When deployment finishes, GeoServer should be available at:

http://localhost:8080/geoserver/web/

Default login:

  • username: admin
  • password: geoserver

Change that password after first login if this is anything other than an isolated local setup.

5. Point CoRE Stack To The Local Instance

Set these values in nrm_app/.env:

GEOSERVER_URL=http://localhost:8080/geoserver
GEOSERVER_USERNAME=admin
GEOSERVER_PASSWORD=geoserver

Then rerun the internal validation:

bash installation/install.sh \
  --only initialisation_check \
  --input geoserver_url=http://localhost:8080/geoserver \
  --input geoserver_username=admin \
  --input geoserver_password=geoserver

6. Useful Tomcat Commands

# Start
sudo /opt/tomcat/bin/startup.sh

# Stop
sudo /opt/tomcat/bin/shutdown.sh

# Logs
sudo tail -f /opt/tomcat/logs/catalina.out

# Tomcat health
curl http://localhost:8080

# GeoServer health
curl -s -o /dev/null -w "%{http_code}\n" http://localhost:8080/geoserver/web/

If you are using WSL, Tomcat usually does not auto-start when the WSL session restarts. Start it again before testing GeoServer-backed flows.


Manual Verification

Once the env values are set, test the REST endpoint directly:

curl -u "admin:your-password" \
  "https://host/geoserver/rest/about/version.json"
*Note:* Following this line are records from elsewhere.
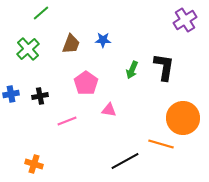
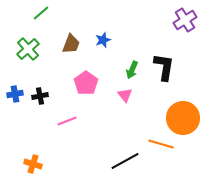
blue star: rotated 21 degrees counterclockwise
blue cross: moved 4 px right
pink triangle: moved 16 px right, 15 px up; rotated 42 degrees clockwise
orange cross: moved 1 px left
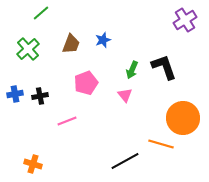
black L-shape: rotated 28 degrees counterclockwise
pink pentagon: rotated 15 degrees clockwise
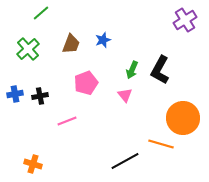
black L-shape: moved 4 px left, 3 px down; rotated 132 degrees counterclockwise
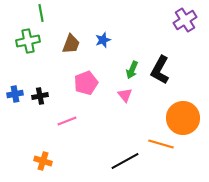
green line: rotated 60 degrees counterclockwise
green cross: moved 8 px up; rotated 30 degrees clockwise
orange cross: moved 10 px right, 3 px up
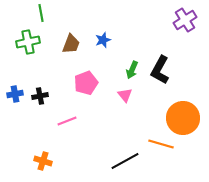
green cross: moved 1 px down
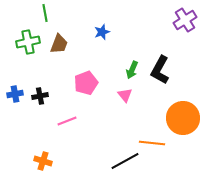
green line: moved 4 px right
blue star: moved 1 px left, 8 px up
brown trapezoid: moved 12 px left
orange line: moved 9 px left, 1 px up; rotated 10 degrees counterclockwise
For a local default install:

curl -u "admin:geoserver" \
  "http://localhost:8080/geoserver/rest/about/version.json"

If that request does not return 200, the current backend initialization check will also report geoserver-probe as a warning or failure.


Where GeoServer Is Used In The Backend

The main server-side helpers live in:

That module handles:

  • workspace creation
  • shapefile publication
  • raster and vector sync helpers
  • several publish-after-compute transitions

GeoServer also appears directly in the public data surface:


Common Failure Modes

GEOSERVER_URL is blank

The initialization test reports geoserver-probe as a warning and skips full publish-path validation.

Credentials are missing or wrong

The probe may reach GeoServer but fail with a non-200 status for rest/about/version.json.

GeoServer is up, but CoRE Stack still cannot publish

Check:

  1. the Celery worker logs
  2. GeoServer REST reachability
  3. the configured workspace or layer name for that pipeline
  4. whether the pipeline actually reached its publication step

If first-computing-api did not pass during initialisation_check, fix that before debugging a larger pipeline.